About Dr. Ellett


Brief Biography

Felix Ellett, PhD, received his BSc (Hons) and PhD in molecular genetics and innate immunity from the Walter and Eliza Hall Institute for Medical Biology at the University of Melbourne, where he developed new models for studying host-pathogen interactions. He then worked as a postdoctoral fellow at The Bateson Center at the University of Sheffield, supported by an Overseas Biomedical Fellowship from the Australian NHMRC, studying neutrophil behavior in the context of inflammation and infection.
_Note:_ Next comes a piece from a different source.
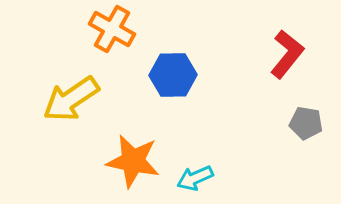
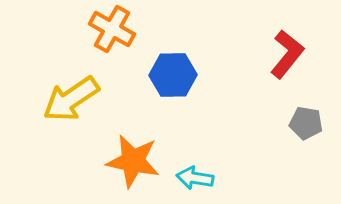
cyan arrow: rotated 33 degrees clockwise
Dr. Ellett joined the Center as a postdoctoral fellow in 2015 under the mentorship of Assoc Prof. Daniel Irimia, funded by a Research Fellowship Shriner Hospital for Children in 2016 and a Tosteson Fellowship in 2018, and was promoted to Instructor in Surgery at Harvard Medical School and Massachusetts General Hospital in 2020.

Dr. Ellett’s research is focused on model host-pathogen interactions, with emphasis on translation of findings between in vitro, in vivo and ex vivo clinical models. He has authored more than 40 publications in this field that have been cited more than 2,500 times and is actively engaged in various editorial roles spanning more than 20 peer-reviewed journals.

Research Summary

The central theme of Dr. Ellett’s research is the study of host immune cell behavior in response to infection.

The innate immune system plays a key role in protection against infection once physical barriers are breached. The cellular “first responders” of this system, neutrophils, are capable of deploying an arsenal of antimicrobial weapons to sterilize the tissue so that wound healing can proceed. While neutrophil responses are incredibly important to avoiding infection, under some conditions they may become dysregulated and contribute directly to the pathology of the disease.

Current projects include designing new microfluidic assays to measure the influence of external microenvironments and activation status on neutrophil decision-making during chemotaxis and adapting zebrafish infection models to measure neutrophil-mediated dissemination of infection following phagocytosis. These approaches are being applied to dissection of molecular pathways driving neutrophil behavior during infection and will inform and facilitate measure dysregulation of neutrophil function in relevant patient cohorts.

 Key patient populations of interest include: those at increased risk of opportunistic infection, such as burn patients and those on immunosuppressants; patients with infections, such as those suffering from sepsis, Lyme Disease, periodontal disease, and candidemia; and patients suspected of exhibiting altered innate immune function, including those with COVID-19-related sequela such as PASC and MIS-C in children, or individuals suffering from ME/CFS.

The central goal of Dr. Ellett’s research program is to better understand the contribution of innate immune cell dysregulation to disease pathology, and to identify key pathways that could be targeted to improve patient outcomes.


  • BSc (Honors), Genetics, University of Melbourne, 2006
  • PhD, Walter and Eliza Hall Institute of Medical Biology, University of Melbourne, 2011
  • Postdoc, Australian Regenerative Medicine Institute, Monash University, 2013 
  • Postdoc, The Bateson Center, University of Sheffield, 2015
  • Postdoc, Harvard Medical School and Massachusetts General Hospital, 2020.